> how enshittified Google and Apple have become
I don’t know about pop-ups or whatever, but as far as mobile security Apple appears to be running the table. Last cellebrite leak showed they couldn’t do anything in BFU, and you can tell Siri to put it back in BFU without hands while being arrested.
BFU = Before First Unlock after power on or reboot.
In this state, a significant portion of the data on the device remains encrypted and inaccessible, unlike the "After First Unlock" (AFU) state, where the necessary encryption keys are available.
>Last cellebrite leak showed they couldn’t do anything in BFU, and you can tell Siri to put it back in BFU without hands while being arrested.
Source? Note that "disables faceid/fingerprint" isn't the same as "BFU".
Lots more devices are safe BFU than just Apple's. It's not that complicated on a technical level - it's basically full-disk encryption.
Apple sells the illusion of security and privacy, but they're not meaningfully more secure or private except from the device's owner. Remember when they made a big deal of blocking Facebook tracking, while simultaneously adding their own intrusive tracking?
>Lots more devices are safe BFU than just Apple's. It's not that complicated on a technical level - it's basically full-disk encryption.
That's not the full story. Using LUKS encryption on your linux laptop might make it "safe BFU", but only if you're using a high entropy password. Most people don't want to enter a 24 character password to unlock their phone, so Apple/Google have to add dedicated security hardware to resist bruteforce attempts, hence the vulnerabilities.
True but those chips also exist for PCs. Some USB security keys have this feature.
Do they actually implement anti-bruteforce protections though? Or does it just provide a static secret? Moreover how strong are the anti-bruteforce protections? Do they restrict attempts to a few per second, or actually keep track of how many wrong attempts and wipe themselves if that's exceeded?
There are many different ones.
> Lots more devices are safe BFU than just Apple's. It's not that complicated on a technical level - it's basically full-disk encryption.
So we agree: it's puzzling that Google can't manage to do it.
Google being bad doesn't mean Apple is good.
Aye but it is good Apple is safe out of the box. BFU is a low bar, and the shame is on Google.
>Lots more devices are safe BFU than just Apple's
Really? Secure against the exploits and methods these tools 3 letter agencies employ? I hate to cry source, but base Android isn't secure. What devices have similar hardware-level security, or have their Android flavor shipping with these Graphene-OS-level patches?
> Really? Secure against the exploits and methods these tools 3 letter agencies employ?
Before First Unlock data on your device is as safe as your password safe. It doesn't really matter if you use Android, iOS or any other devices as long as it have modern crypto on it.
Can't manage to do what? Google devices are still full-disk encrypted at BFU... this article is a nothingburger and many previous version charts have been put out over the years.
“Siri, whose phone is this” doesn’t work on recent iOS versions. You could ask it to reboot, but that requires confirmation
Cellebrite is like the Kmart Blue Light Special of Israeli spyware, when you compare it to Greykey and NSO Group offerings. I would not use their capabilities as the be-all end-all.

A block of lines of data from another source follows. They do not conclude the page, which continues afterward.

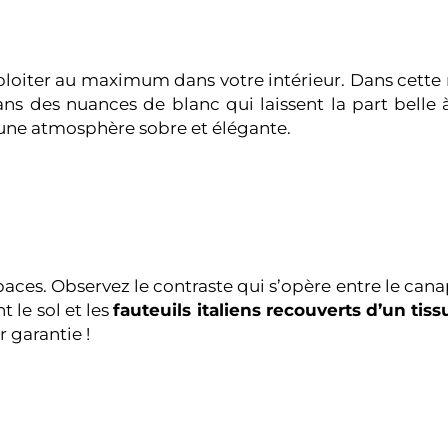
exploiter au maximum dans votre intérieur. Dans cet
 dans des nuances de blanc qui laissent la part belle
i une atmosphère sobre et élégante.
spaces. Observez le contraste qui s’opère entre le can
t le sol et les
fauteuils italiens recouverts d’un
tis
 garantie !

> the Kmart Blue Light Special
Hello fellow old timer. Do kids today even get this reference other than possibly just on context? My other favorite old store was a place called Gibsons where their stores signage had each upper case letter as an individual square. After it went under, more than one location became SBINGOS joints where first/last squares were no longer lit.
Another old-timer here who grew up with Gibsons. It was the only grocery store in town back in the days before WalMart invaded. Ammunition, camping gear, dry goods, garden supplies, farm and ranch supplies, blue jeans, shirts, ties, overalls, etc. They sold everything under one roof in a town of 2500.
I thought they had all been swallowed up and shut down until I moved up here to N Texas and was surprised to find a Gibsons here. It took me a while before curiosity took hold but several years later I visited the store, approx 2003-2004ish, and found they still used old-school cash registers, had no UPC scanning capability and every item had a price tag stuck to it. I think they have since moved into the more modern world locally but the store is still there and is a good source for items that you used to need to go to the town's original hardware stores to find. Some of the items on the shelves may have been in inventory here since the 1970's or 1980's. It's a bit like a time machine where you can get obsolete stuff in a pinch if it is still in stock.
I worked slapping price tags on items in KMart back in the day so I too understand the reference. Glad I'm done with that.
> I moved up here to N Texas and was surprised to find a Gibsons here.
Curiosity kills the cat. What part of NTX? I'm willing to take a trip this weekend just for the lulz. You talking Sherman/Dennison/Paris/Gainesville north, or just Denton/McKinney north? Only thing I'm seeing is one way out west in Weatherford.
That's the closest one to me. I'm in that direction though not in that town. There on Main Street on the left heading south from the courthouse.
You could say that they "hacked the Gibsons".
I was pretty much looking for this info. Thank you.